Perhaps one of the biggest selling points, the project’s developers believe, is the Ritz-Carlton service that will be available 24/7. These are not intended as short-stay units, meaning owners who are away won’t be able to rent them to tourists looking for a sexy weekend pad, like at many condo-hotels. But residents can take advantage of all sorts of Ritz-Carlton pampering, order room service from the restaurants on the property, call down to reserve the house boat, actually a stylish VanDutch yacht with captain, which for a price will take them out for a spin along the Intracoastal or the Atlantic, or perhaps to dinner somewhere in town with a dock. And say you’re about to return to your Surprise Lake pied-a-terre from Beijing or London or wherever. Before your arrival, for $50-$100 an hour, you can have housekeeping stock your bar and fridge, dress the place in fresh linens and fill it with flowers.

“This is a very unique address in Miami,” says Lissoni, whose design and architectural credits include hotels such as the Monaco & Grand Canal in Venice, the Al Porto Hotel on Lake Zurich, the Bentley Design Hotel in Istanbul and the Mitsui Garden Ginza Hotel in Tokyo. “One of the best things about it is its humanistic scale. The tallest part of the property is [nine] stories. If you’re in a 60-story tower, I don’t care how big and grand your terrace is, you are still not so much in touch with nature. Here you will be close to the water, close to the trees, close to the birds, you will be living inside of paradise, not high above it.”

But what about the property’s history as a hospital? Did he have any reservations about the possibility of dark energy lingering there?

“Yes, the first time I went there it was so heavy. I asked the owners, can we combine many different people from different religions to do a special spiritual cleansing? I am not religious. Maybe it was a little tribal. But I wanted a rabbi, a priest, an imam, maybe somebody from the Buddhist religion. Because it felt bad in there.”

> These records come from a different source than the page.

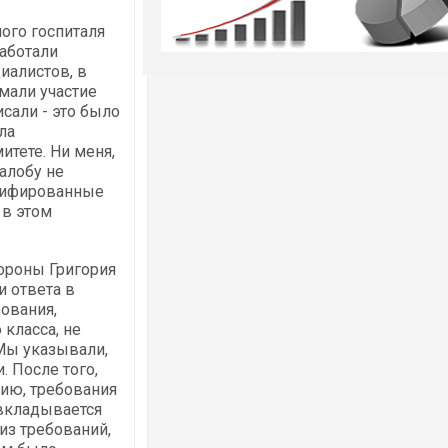
ого госпиталя
работали
иалистов, в
мали участие
сали - это было
ла
тете. Ни меня,
алобу не
ицифированные
 в этом
ороны Григория
и ответа в
ования,
класса, не
 Мы указывали,
. После того,
ию, требования
 вкладывается
 из требований,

They ultimately went with feng shui master Patrick Wong, who is consulting on every facet of the development’s design to build in accordance with feng shui principles.

And where the spiritual stuff may have faltered, the heavy equipment kicked in.

“The Caterpillars are the best rabbis. Once the bulldozers went in and started knocking down walls and all the fresh air came in, all the old spirits flew away. Plus, we were surprised to find that the building had a very good structure.”